Mycobacterium tuberculosis (Mtb), the causative agent of tuberculosis (TB), poses a continuing threat to patients due to the emergence and spread of antimicrobial resistance. Host immune cells are equipped with cytosolic sensors to detect invading pathogens and initiate anti-infectious responses, but how pathogens such as Mtb undermine host intracellular surveillance for persistent infection remains incompletely understood.
Recently, Prof. LIU Cui Hua’s group at the Institute of Microbiology of Chinese Academy of Sciences (IMCAS) revealed a pathogenic mechanism by which Mtb hijacks the host linear ubiquitin machinery to drive inflammasome sensor NLRP3 degradation, thereby counteracting host intracellular immune surveillance (Figure 1). This work was published in Cell Reports.
The researchers identified that PknG, a Mtb-secreted protein kinase, subverts NLRP3-mediated immune responses by disrupting linear ubiquitin chain assembly complex (LUBAC). Mechanistically, PknG phosphorylates the HOIL-1L subunit of LUBAC, preventing HOIL-1L from participating in LUBAC formation. This disruption impairs the LUBAC-dependent linear ubiquitination of the inflammasome adaptor ASC, ultimately inhibiting NLRP3 inflammasome assembly. Moreover, PknG-mediated phosphorylation concurrently activates HOIL-1L’s intrinsic E3 ubiquitin ligase activity, enabling HOIL-1L to mediate K48-linked ubiquitination and subsequent degradation of NLRP3. To sum up, through this dual-regulation mechanism that achieves the "one-stone-two-birds" effect as mentioned above, PknG can help promote the escape of Mtb from NLRP3-mediated cytoplasmic immune surveillance, thereby further facilitating the intracellular survival and infection of the pathogen.
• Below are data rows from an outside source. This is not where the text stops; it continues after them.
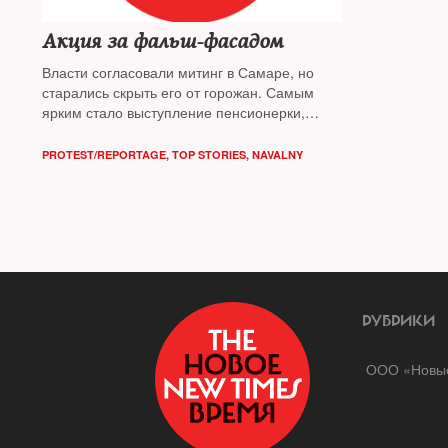
Акция за фальш-фасадом
Власти согласовали митинг в Самаре, но
старались скрыть его от горожан. Самым
ярким стало выступление пенсионерки,
отдавшей годовую пенсию ФБК
PROTEST/REPORTAGE
,
TOP STORIES
,
NAVALNY
РУБРИКИ
ООО «Новые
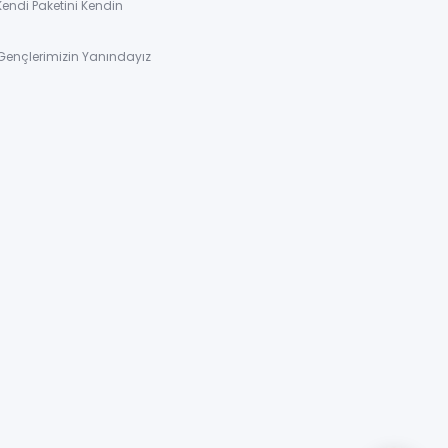
Kendi Paketini Kendin
Gençlerimizin Yanındayız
This study reveals that Mtb exploits the phosphorylation-dependent dynamics of the host linear ubiquitin machinery through the PknG/HOIL-1L interaction. This interaction forms an inter-species enzymatic cascade that drives inflammasome sensor degradation, allowing Mtb to counteract NLRP3-dependent immune surveillance. Importantly, these findings also provide a potential strategy for anti-TB therapy and the optimization of the Bacille Calmette-Guérin (BCG) vaccine by targeting the PknG/HOIL-1L interface.
Figure 1. Mtb PknG hijacks the host linear ubiquitin chain assembly complex (LUBAC) to evade NLRP3 inflammasome-mediated cytosolic immune surveillance (Image by Prof. LIU Cui Hua’s group )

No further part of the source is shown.